With images removed, return the whole listing exactly as written.

<<<<

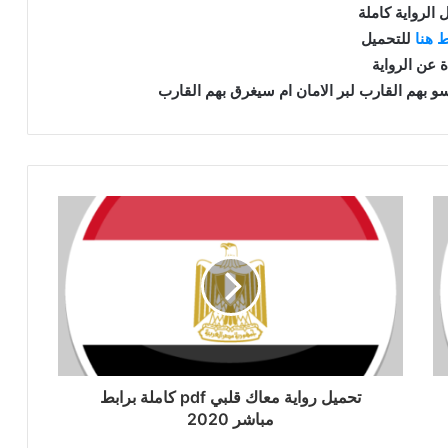
 الرواية كاملة
 هنا
للتحميل
ة عن الرواية
 بهم القارب لبر الامان ام سيغرق بهم القارب
تحميل رواية معاك قلبي pdf كاملة برابط
مباشر 2020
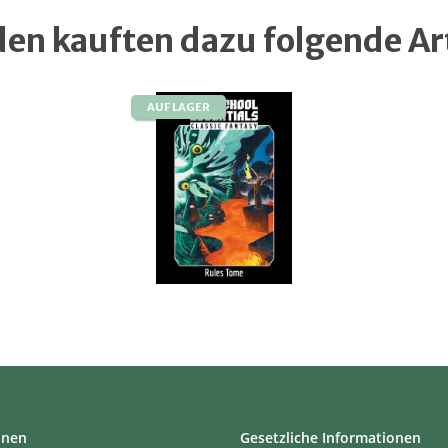
en kauften dazu folgende Art
AUF LAGER
onen
Gesetzliche Informationen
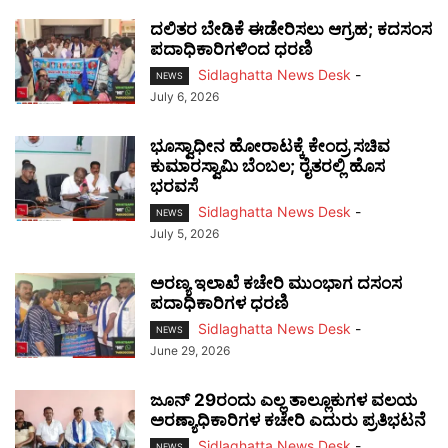
ದಲಿತರ ಬೇಡಿಕೆ ಈಡೇರಿಸಲು ಆಗ್ರಹ; ಕದಸಂಸ
ಪದಾಧಿಕಾರಿಗಳಿಂದ ಧರಣಿ
Sidlaghatta News Desk
-
NEWS
July 6, 2026
ಭೂಸ್ವಾಧೀನ ಹೋರಾಟಕ್ಕೆ ಕೇಂದ್ರ ಸಚಿವ
ಕುಮಾರಸ್ವಾಮಿ ಬೆಂಬಲ; ರೈತರಲ್ಲಿ ಹೊಸ
ಭರವಸೆ
Sidlaghatta News Desk
-
NEWS
July 5, 2026
ಅರಣ್ಯ ಇಲಾಖೆ ಕಚೇರಿ ಮುಂಭಾಗ ದಸಂಸ
ಪದಾಧಿಕಾರಿಗಳ ಧರಣಿ
Sidlaghatta News Desk
-
NEWS
June 29, 2026
ಜೂನ್ 29ರಂದು ಎಲ್ಲ ತಾಲ್ಲೂಕುಗಳ ವಲಯ
ಅರಣ್ಯಾಧಿಕಾರಿಗಳ ಕಚೇರಿ ಎದುರು ಪ್ರತಿಭಟನೆ
Sidlaghatta News Desk
-
NEWS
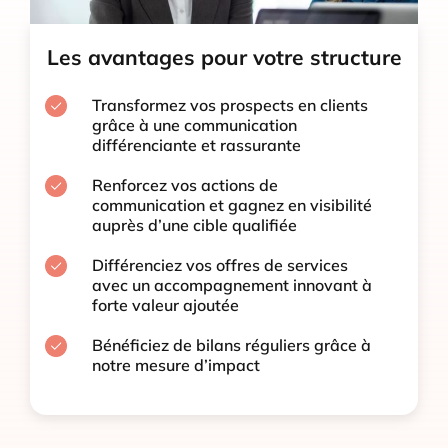
Les avantages pour votre structure
Transformez vos prospects en clients
grâce à une communication
différenciante et rassurante
Renforcez vos actions de
communication et gagnez en visibilité
auprès d’une cible qualifiée
Différenciez vos offres de services
avec un accompagnement innovant à
forte valeur ajoutée
Bénéficiez de bilans réguliers grâce à
notre mesure d’impact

>>>>

### RESPONSE BELOW
 الرواية كاملة
 هنا
للتحميل
ة عن الرواية
 بهم القارب لبر الامان ام سيغرق بهم القارب
تحميل رواية معاك قلبي pdf كاملة برابط
مباشر 2020
en kauften dazu folgende Art
AUF LAGER
onen
Gesetzliche Informationen
ದಲಿತರ ಬೇಡಿಕೆ ಈಡೇರಿಸಲು ಆಗ್ರಹ; ಕದಸಂಸ
ಪದಾಧಿಕಾರಿಗಳಿಂದ ಧರಣಿ
Sidlaghatta News Desk
-
NEWS
July 6, 2026
ಭೂಸ್ವಾಧೀನ ಹೋರಾಟಕ್ಕೆ ಕೇಂದ್ರ ಸಚಿವ
ಕುಮಾರಸ್ವಾಮಿ ಬೆಂಬಲ; ರೈತರಲ್ಲಿ ಹೊಸ
ಭರವಸೆ
Sidlaghatta News Desk
-
NEWS
July 5, 2026
ಅರಣ್ಯ ಇಲಾಖೆ ಕಚೇರಿ ಮುಂಭಾಗ ದಸಂಸ
ಪದಾಧಿಕಾರಿಗಳ ಧರಣಿ
Sidlaghatta News Desk
-
NEWS
June 29, 2026
ಜೂನ್ 29ರಂದು ಎಲ್ಲ ತಾಲ್ಲೂಕುಗಳ ವಲಯ
ಅರಣ್ಯಾಧಿಕಾರಿಗಳ ಕಚೇರಿ ಎದುರು ಪ್ರತಿಭಟನೆ
Sidlaghatta News Desk
-
NEWS
Les avantages pour votre structure
Transformez vos prospects en clients
grâce à une communication
différenciante et rassurante
Renforcez vos actions de
communication et gagnez en visibilité
auprès d’une cible qualifiée
Différenciez vos offres de services
avec un accompagnement innovant à
forte valeur ajoutée
Bénéficiez de bilans réguliers grâce à
notre mesure d’impact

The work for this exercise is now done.